I have to fly halfway across the country soon, off to see a surgeon about a spine (mine), and what exactly needs to be done with it.

Or…

If I’m really outrageously lucky, he’ll say that just a lot of physical therapy will allow me to walk a few hundred yards without seizing up in pain.

But I don’t want to take up your time today with my back issues.

No, I’m more anxious to talk about the flight itself – or flights, since I have to connect in Las Vegas before zooming off to Kansas City.

What’s happened with commercial airline travel will affect an awful lot of us eventually – and I believed that with my N95 mask and whatever social distancing might be possible, flights these days would be tolerable at the very least.

I also assumed that most people would be polite, since we’re all in this coronavirus muddle together.

So why not group understanding and patience?

It turns out that the more I hear and read about flying during this pandemic, the more likely it seems that the whole thing could be utterly miserable.

Magazine writer McKay Coppins caught flights recently that took him through Washington, D.C., and then Chicago.

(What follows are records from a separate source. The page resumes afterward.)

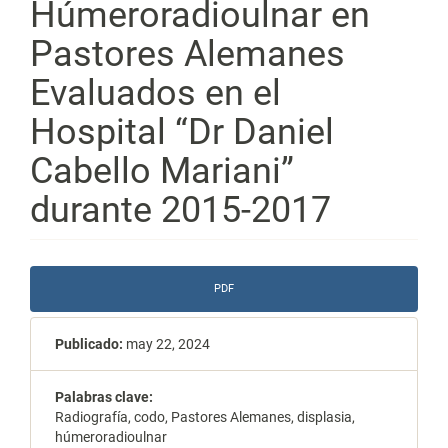
Húmeroradioulnar en
Pastores Alemanes
Evaluados en el
Hospital “Dr Daniel
Cabello Mariani”
durante 2015-2017
Barra
PDF
lateral
del
Publicado:
may 22, 2024
artículo
Palabras clave:
Radiografía, codo, Pastores Alemanes, displasia,
húmeroradioulnar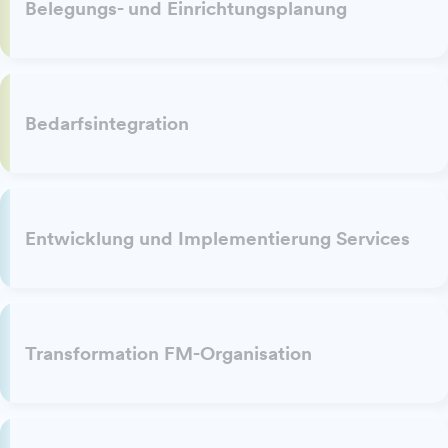
Belegungs- und Einrichtungsplanung
Bedarfsintegration
Entwicklung und Implementierung Services
Transformation FM-Organisation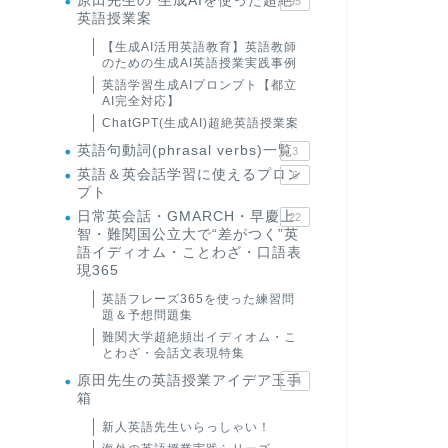
原田先生の"生成AIを使った超絶
95
英語授業案
【生成AI活用英語教育】英語教師
のための生成AI英語授業実践事例
英語学習生成AIプロンプト【都立
AI完全対応】
ChatGPT(生成AI)超絶英語授業案
英語句動詞(phrasal verbs)一覧
3
英語＆英会話学習に使えるプロン
6
プト
日常英会話・GMARCH・早慶上
22
智・難関国公立大で“差がつく”英
語イディオム・ことわざ・口語表
現365
英語フレーズ365を使った練習問
題＆予想問題集
難関大学超絶頻出イディオム・こ
とわざ・会話文表現特集
原田先生の英語授業アイデア玉手
24
箱
新人英語先生いらっしゃい！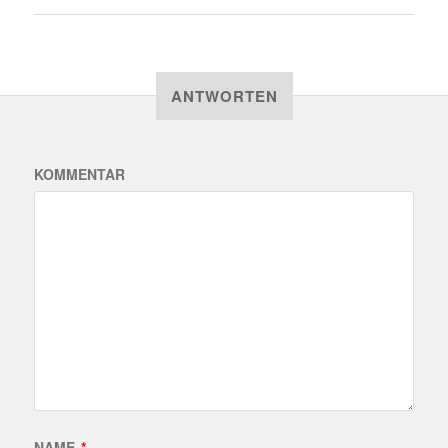
ANTWORTEN
KOMMENTAR
NAME
*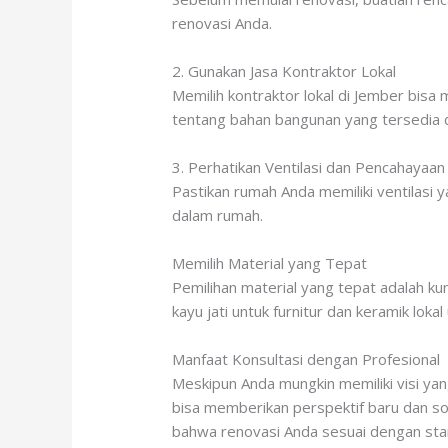
renovasi Anda.
2. Gunakan Jasa Kontraktor Lokal
Memilih kontraktor lokal di Jember bis
tentang bahan bangunan yang tersedia d
3. Perhatikan Ventilasi dan Pencahayaan
Pastikan rumah Anda memiliki ventilasi 
dalam rumah.
Memilih Material yang Tepat
Pemilihan material yang tepat adalah kun
kayu jati untuk furnitur dan keramik loka
Manfaat Konsultasi dengan Profesional
Meskipun Anda mungkin memiliki visi yang
bisa memberikan perspektif baru dan s
bahwa renovasi Anda sesuai dengan sta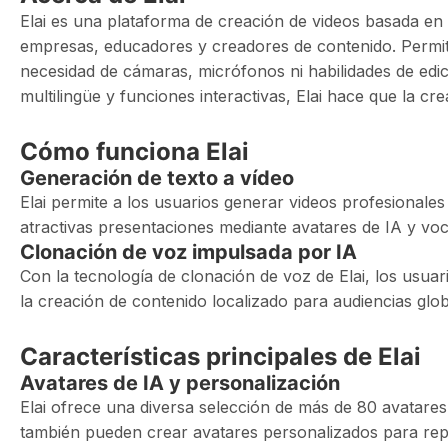
Elai es una plataforma de creación de videos basada en 
empresas, educadores y creadores de contenido. Permite 
necesidad de cámaras, micrófonos ni habilidades de edic
multilingüe y funciones interactivas, Elai hace que la cre
Cómo funciona Elai
Generación de texto a vídeo
Elai permite a los usuarios generar videos profesionales
atractivas presentaciones mediante avatares de IA y voc
Clonación de voz impulsada por IA
Con la tecnología de clonación de voz de Elai, los usuari
la creación de contenido localizado para audiencias glob
Características principales de Elai
Avatares de IA y personalización
Elai ofrece una diversa selección de más de 80 avatare
también pueden crear avatares personalizados para rep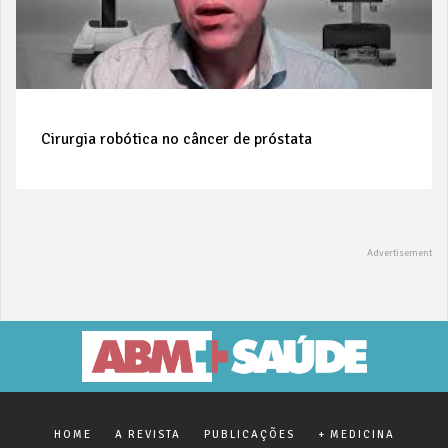
Cirurgia robótica no câncer de próstata
HOME
A REVISTA
PUBLICAÇÕES
+ MEDICINA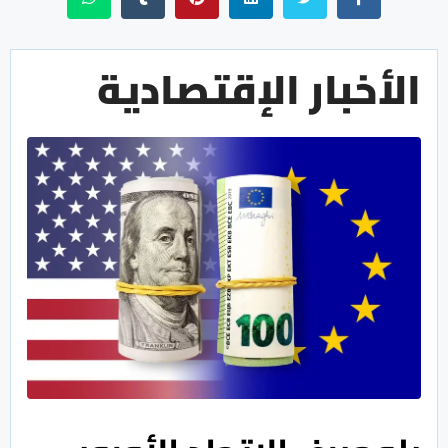
الأخبار الإقتصادية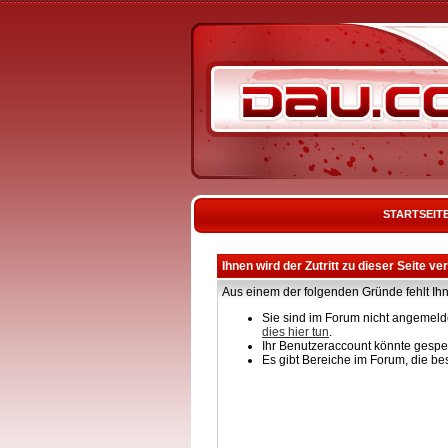
STARTSEIT
Ihnen wird der Zutritt zu dieser Seite ve
Aus einem der folgenden Gründe fehlt Ihn
Sie sind im Forum nicht angemelde
dies hier tun
.
Ihr Benutzeraccount könnte gesper
Es gibt Bereiche im Forum, die be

Like me, he expected a kind of group support system – like you might see among hurricane or earthquake victims.

Instead, he found travelers suspicious and unpleasant in the airport, and some downright rude on one particular flight. A man in the next seat fought with a flight attendant to get Coppins moved out of his safety bubble.

Oh, and despite several major airlines promising not to sell middle seats in rows of three, they were actually cramming people into any space available.

I get it, Mr. Coppins.

All along, I’ve thought that flights (particularly out of Spokane) would be barely half-full, and that everyone would be wearing masks -- since all U.S. airlines now state that as a “regulation.”

Apparently, the mask thing is more of a suggestion.

People routinely board without masks, or get rid of them once airborne.

I guess I should consider myself fortunate that, on a plane full of strangers, at least the flight attendants will be wearing masks.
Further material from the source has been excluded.